02 de Junho de 2020
  • Zero Hora
  • Notícias
  • P. 20
  • 340.00 cm/col

O home office veio para ficar

Apesar da urgência, as legislações trabalhista e tributária ainda não estão preparadas para que seja um processo simples e rápido

Mais do que tendência, o teletrabalho, como diz a lei, ou home office, se tornou obrigação em tempos de pandemia. Especialistas e estudos apontam: a atividade veio para ficar.

Professora da escola de negócios da PUCRS e sócia-diretora da CRTL4Time, empresa de software de gestão de pessoas, Loraine Bothomé Müller conta que a troca emergencial do trabalho presencial pelo a distância ocorreu de forma acelerada porque era o único recurso possível para o momento, mas mostrou possibilidades antes refutadas pela sociedade e já apresenta aprendizados.

- Em março, éramos motor de arranque tentando correr 100 metros e dar tudo o que tínhamos. Mas, no segundo estágio, que estamos vivenciando agora, a vida já começou a ensinar que quem vencerá a corrida não será a lebre, mas quem tiver a resistência do jabuti. É uma prova de resistência, não de velocidade - ensina.

Loraine considera que as pessoas, realmente, estão sentindo o que significa confinamento e tendo uma rotina relativa que mostra não ser possível trabalhar 14 horas por dia, atender a casa nas outras quatro e dormir nas horas restantes. É um momento de reavaliação pessoal e profissional.
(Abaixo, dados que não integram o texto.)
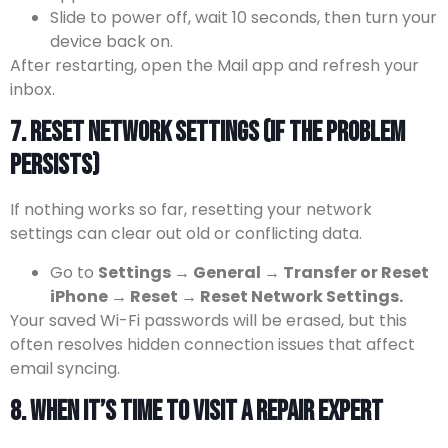
Slide to power off, wait 10 seconds, then turn your
device back on.
After restarting, open the Mail app and refresh your
inbox.
7. Reset Network Settings (If the Problem
Persists)
If nothing works so far, resetting your network
settings can clear out old or conflicting data.
Go to
Settings → General → Transfer or Reset
iPhone → Reset → Reset Network Settings.
Your saved Wi-Fi passwords will be erased, but this
often resolves hidden connection issues that affect
email syncing.
8. When It’s Time to Visit a Repair Expert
Mesmo não sendo novo no direito do trabalho - está regulado na CLT desde novembro de 2017 (Reforma Trabalhista) -, o teletrabalho ainda enfrentava o receio da maioria das organizações. E por percorrerem um terreno que não dominam, muitas delas podem estar exigindo mais trabalho do que os colaboradores conseguem entregar. Este é o ponto negativo apontado por Loraine.

- Quanto mais incerto é o futuro, mais isso aciona a ansiedade das pessoas, e quanto mais incertas e mais ansiadas as pessoas ficam, mais no caos elas vibram, e menos a empresa tem condições de sair do modelo automático para ter uma produção melhorada. Prova de velocidade e prova de resistência são conjuntos de soft skills (habilidades que destacam profissionais) distintos - pondera.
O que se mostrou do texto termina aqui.